* Directions: Scan the listing below for the word "Nasser" and copy every line where it occurs.

* Supplied information:
● ● ● ● ● ● ●

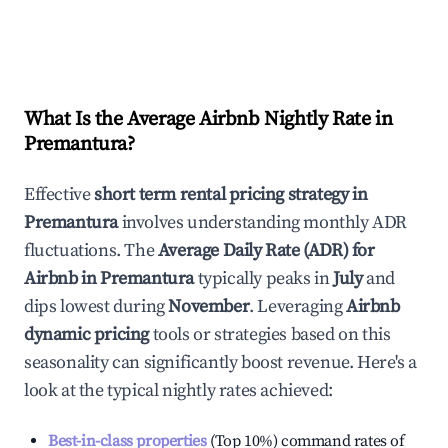
What Is the Average Airbnb Nightly Rate in
Premantura
?
Effective
short term rental pricing strategy in
Premantura
involves understanding monthly ADR
fluctuations. The
Average Daily Rate (ADR) for
Airbnb in
Premantura
typically peaks in
July
and
dips lowest during
November
. Leveraging
Airbnb
dynamic pricing
tools or strategies based on this
seasonality can significantly boost revenue. Here's a
look at the typical nightly rates achieved:
Best-in-class properties
(Top 10%) command rates of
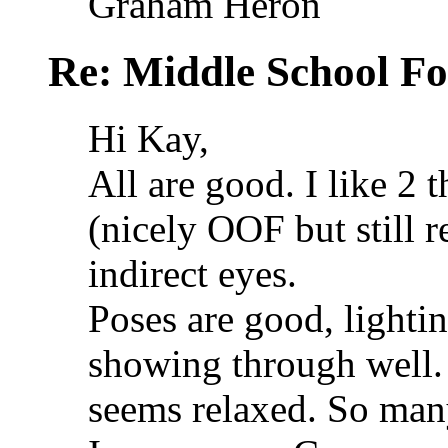
Graham Heron
Re: Middle School F
Hi Kay,
All are good. I like 2 
(nicely OOF but still r
indirect eyes.
Poses are good, lightin
showing through well.
seems relaxed. So man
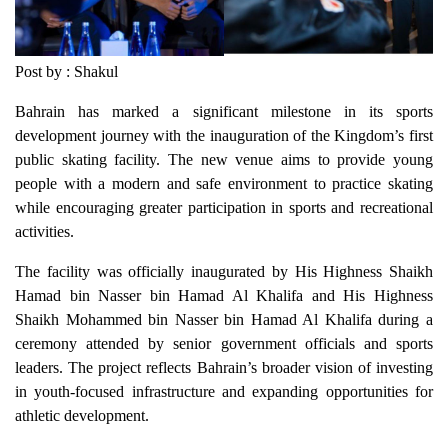
Post by : Shakul
Bahrain has marked a significant milestone in its sports
development journey with the inauguration of the Kingdom’s first
public skating facility. The new venue aims to provide young
people with a modern and safe environment to practice skating
while encouraging greater participation in sports and recreational
activities.
The facility was officially inaugurated by His Highness Shaikh
Hamad bin Nasser bin Hamad Al Khalifa and His Highness
Shaikh Mohammed bin Nasser bin Hamad Al Khalifa during a
ceremony attended by senior government officials and sports
leaders. The project reflects Bahrain’s broader vision of investing
in youth-focused infrastructure and expanding opportunities for
athletic development.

● ● ● ● ● ● ●

* Solved exercise:
Hamad bin Nasser bin Hamad Al Khalifa and His Highness
Shaikh Mohammed bin Nasser bin Hamad Al Khalifa during a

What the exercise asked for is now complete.